Wood floors are a bit more difficult to clean. Instead of using vinegar-based or store-bought cleaning solution, you should use castile or dish soap. This is because some chemicals can cause discoloration or damage the finish of your wood floor. Also, instead of leaving the cleaning solution to dry, you need to dab it off with dry cloth almost immediately to prevent moisture from soaking into the wood. You may also have to stick to medium or soft bristles to avoid accidentally scratching the wood’s finish.
Carpeted floors require the most work, and it usually involves having to remove the carpet for a more thorough cleaning. This one is best left to the pros, especially since the debris may have to be softened up with special detergents or a steamer.
Find And Spot Treat Mold
Mold tends to grow in high-moisture places and it can pose a health risk if left unchecked. If you want to avoid the musty odor and prevent mold from causing respiratory issues, you’ll have to look for spots where mold tends to grow. Mold growths tend to appear as a cluster of black, fuzzy spots, so they’re fairly easy to identify. However, getting rid of them can be quite a challenge.
Once you confirm the presence of mold on your flooring, seal the affected room by hanging plastic sheets over doors and secure those with duct tape. The plastic will act as a barrier, preventing the spread of mold to other areas in your home.
If the mold is underneath the floor, you may have to remove the baseboard wall trim to get to the growths. If you find that the mold infestation is limited to a small area, you can just patch up the exact section, removing only the trim around the affected area.
If your floor is lined with vinyl or linoleum, you have to take care not to damage the lining when peeling it back. You may have to use a scraper to break the adhesive keeping the lining in place. Just slide the scraper underneath and gently pull the lining up as you go.

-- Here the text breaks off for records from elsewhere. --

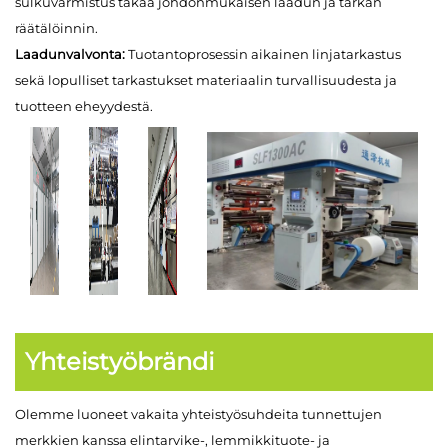
sulkuvarmistus takaa johdonmukaisen laadun ja tarkan
räätälöinnin.
Laadunvalvonta:
Tuotantoprosessin aikainen linjatarkastus
sekä lopulliset tarkastukset materiaalin turvallisuudesta ja
tuotteen eheyydestä.
Yhteistyöbrändi
Olemme luoneet vakaita yhteistyösuhdeita tunnettujen
merkkien kanssa elintarvike-, lemmikkituote- ja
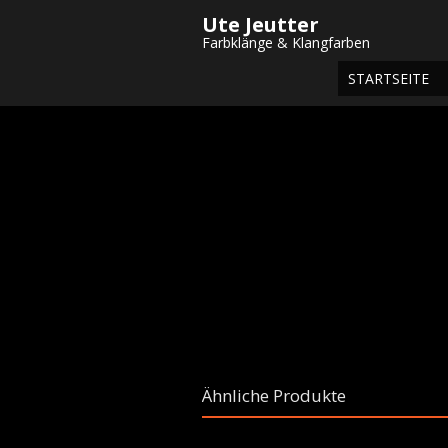
Ute Jeutter
Startseite
/
Shop
/
Postkarten
/
Winte
Farbklänge & Klangfarben
STARTSEITE
Ähnliche Produkte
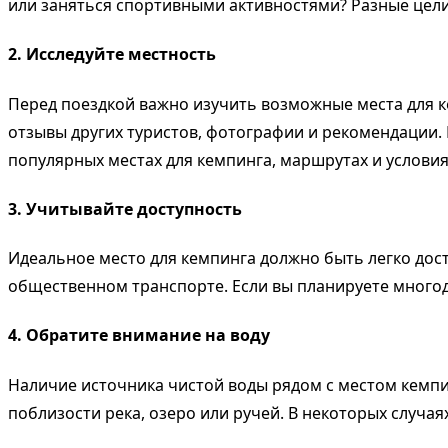
или заняться спортивными активностями? Разные цели
2. Исследуйте местность
Перед поездкой важно изучить возможные места для 
отзывы других туристов, фотографии и рекомендации
популярных местах для кемпинга, маршрутах и условия
3. Учитывайте доступность
Идеальное место для кемпинга должно быть легко дос
общественном транспорте. Если вы планируете многод
4. Обратите внимание на воду
Наличие источника чистой воды рядом с местом кемпин
поблизости река, озеро или ручей. В некоторых случая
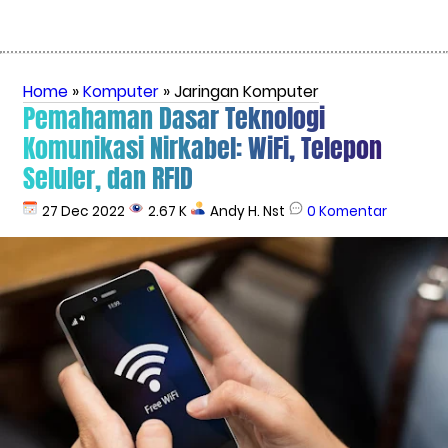
Home
»
Komputer
» Jaringan Komputer
Pemahaman Dasar Teknologi
Komunikasi Nirkabel: WiFi, Telepon
Seluler, dan RFID
27 Dec 2022
2.67 K
Andy H. Nst
0 Komentar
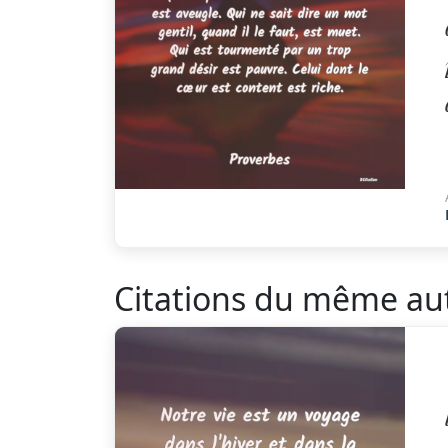
Citations du même au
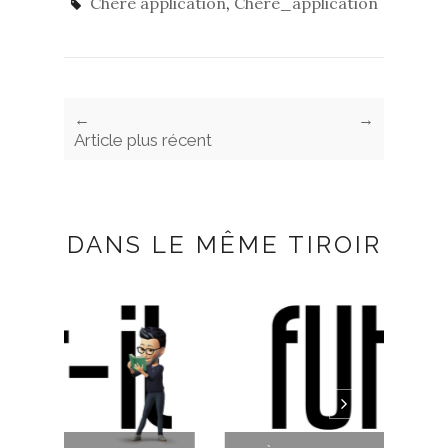
Chère application
,
Chere_application
←
→
Article plus récent
DANS LE MÊME TIROIR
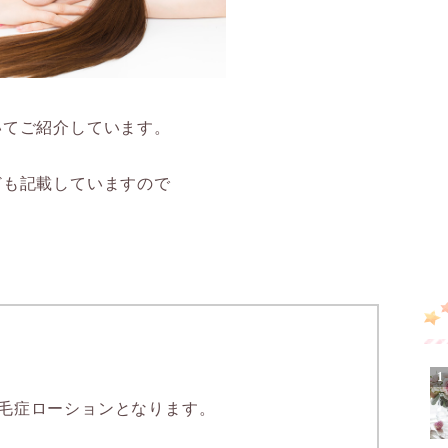
る
いてご紹介しています。
ども記載していますので
毛症ローションとなります。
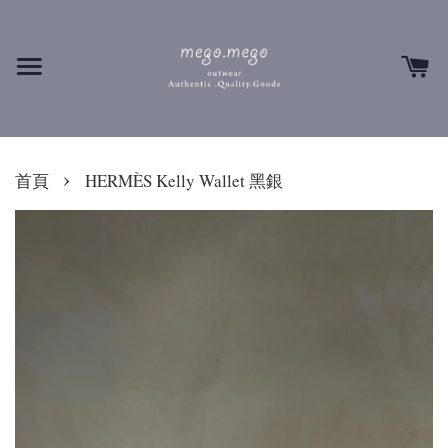
›
首頁
HERMÈS Kelly Wallet 黑銀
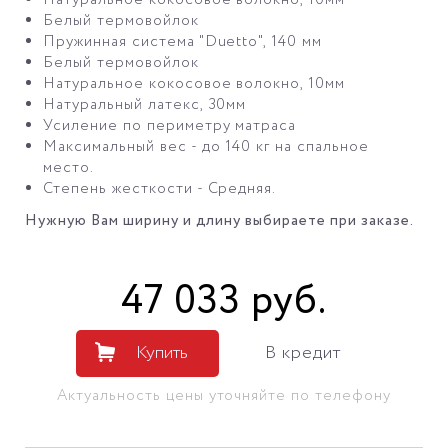
Натуральное кокосовое волокно, 10мм
Белый термовойлок
Пружинная система "Duetto", 140 мм
Белый термовойлок
Натуральное кокосовое волокно, 10мм
Натуральный латекс, 30мм
Усиление по периметру матраса
Максимальный вес - до 140 кг на спальное
место.
Степень жесткости - Средняя.
Нужную Вам ширину и длину выбираете при заказе.
47 033
руб
.
Купить
В кредит
Актуальность цены уточняйте по телефону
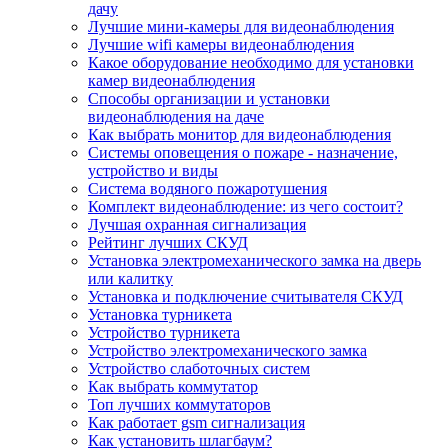
дачу
Лучшие мини-камеры для видеонаблюдения
Лучшие wifi камеры видеонаблюдения
Какое оборудование необходимо для установки
камер видеонаблюдения
Способы организации и установки
видеонаблюдения на даче
Как выбрать монитор для видеонаблюдения
Системы оповещения о пожаре - назначение,
устройство и виды
Система водяного пожаротушения
Комплект видеонаблюдение: из чего состоит?
Лучшая охранная сигнализация
Рейтинг лучших СКУД
Установка электромеханического замка на дверь
или калитку
Установка и подключение считывателя СКУД
Установка турникета
Устройство турникета
Устройство электромеханического замка
Устройство слаботочных систем
Как выбрать коммутатор
Топ лучших коммутаторов
Как работает gsm сигнализация
Как установить шлагбаум?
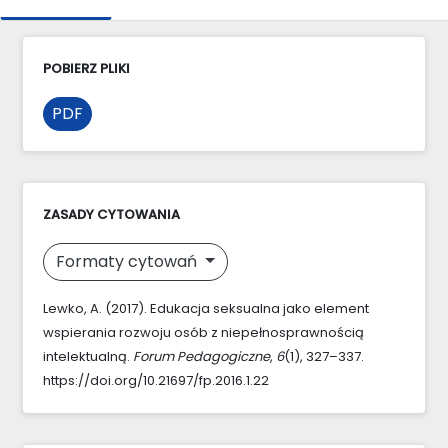
POBIERZ PLIKI
PDF
ZASADY CYTOWANIA
Formaty cytowań
Lewko, A. (2017). Edukacja seksualna jako element
wspierania rozwoju osób z niepełnosprawnością
intelektualną.
Forum Pedagogiczne
,
6
(1), 327–337.
https://doi.org/10.21697/fp.2016.1.22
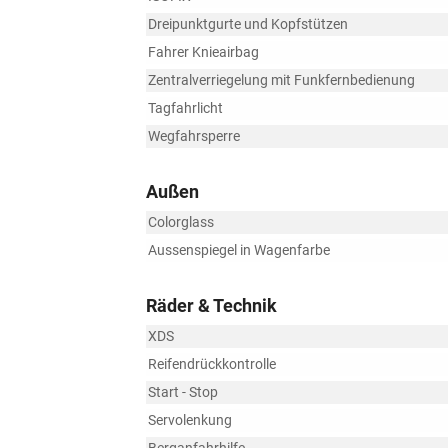
Dreipunktgurte und Kopfstützen
Fahrer Knieairbag
Zentralverriegelung mit Funkfernbedienung
Tagfahrlicht
Wegfahrsperre
Außen
Colorglass
Aussenspiegel in Wagenfarbe
Räder & Technik
XDS
Reifendrückkontrolle
Start - Stop
Servolenkung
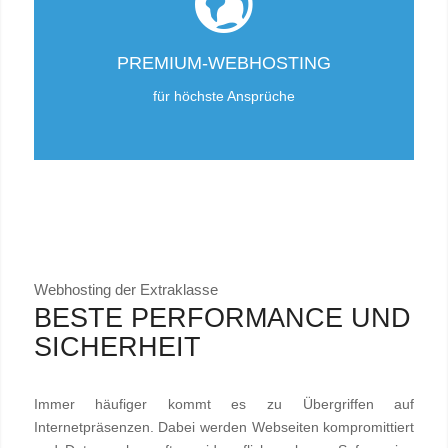
PREMIUM-WEBHOSTING
für höchste Ansprüche
Webhosting der Extraklasse
BESTE PERFORMANCE UND
SICHERHEIT
Immer häufiger kommt es zu Übergriffen auf
Internetpräsenzen. Dabei werden Webseiten kompromittiert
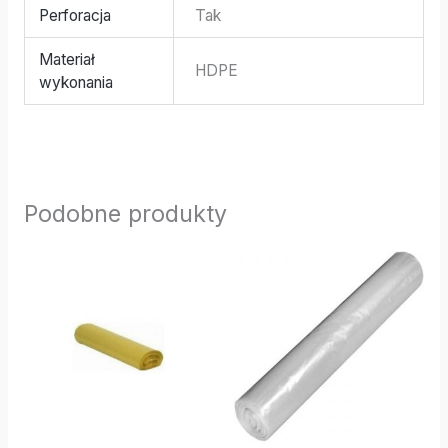
Perforacja
Tak
Materiał
HDPE
wykonania
Podobne produkty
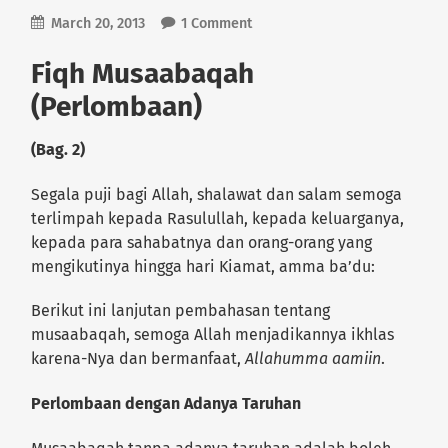
March 20, 2013
1 Comment
Fiqh Musaabaqah
(Perlombaan)
(Bag. 2)
Segala puji bagi Allah, shalawat dan salam semoga
terlimpah kepada Rasulullah, kepada keluarganya,
kepada para sahabatnya dan orang-orang yang
mengikutinya hingga hari Kiamat, amma ba’du:
Berikut ini lanjutan pembahasan tentang
musaabaqah, semoga Allah menjadikannya ikhlas
karena-Nya dan bermanfaat,
Allahumma aamiin
.
Perlombaan dengan Adanya Taruhan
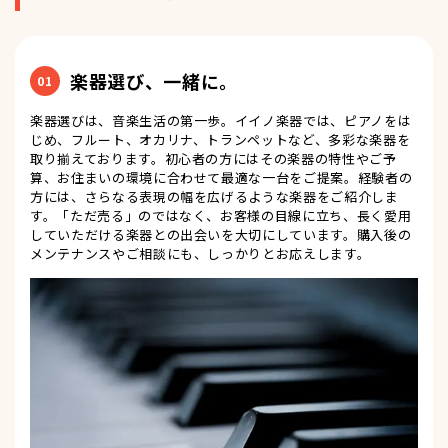
楽器選び、一緒に。
01
楽器選びは、音楽生活の第一歩。イイノ楽器では、ピアノをは
じめ、フルート、オカリナ、トランペットなど、多彩な楽器を
取り揃えております。初心者の方にはその楽器の特性やご予
算、お住まいの環境に合わせて最適な一台をご提案。経験者の
方には、さらなる表現の幅を広げるような楽器をご紹介しま
す。「ただ売る」のではなく、お客様の目線に立ち、長く愛用
していただける楽器との出会いを大切にしています。購入後の
メンテナンスやご相談にも、しっかりとお応えします。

You can spot treat the mold by mixing one cup of borax with a gallon of water in a large bucket. You can spray the solution in the affected area or use a brush to coat the moldy spots with it. Let the cleaning solution sit for about ten to fifteen minutes; this should give it enough time to kill the mold. Scrub off the mold spot with a brush and reapply the cleaning solution if necessary.
After a few scrubs, you can let the solution dry off. Make sure the area is thoroughly dried since leftover moisture will just attract more mold. You can use a vacuum to remove any remaining bits of mold afterward.
Sand Your Floor
Sanding is usually done on hardwood flooring to get rid of scratches and stains. Before sanding a wood floor, make sure that floor coverings have been removed and that there are no nail heads sticking out of the surface. This will make it easier to sand the floor surface while also preventing damage to your sanding tools.
Start with an edging sander, working along where the floor meets the walls. Next, use a large drum sander, working on one small area after another to make sure every spot is properly sanded. Finish up by going over the entire area with a buffing machine.
Repairing a damaged floor is difficult and best left to the professionals. However, it’s good to know that it’s still possible to restore water-damaged flooring as long as you know what to do and if the damage isn’t severe enough to warrant total flooring replacement. Keep these things in mind and you will have your floor good as new.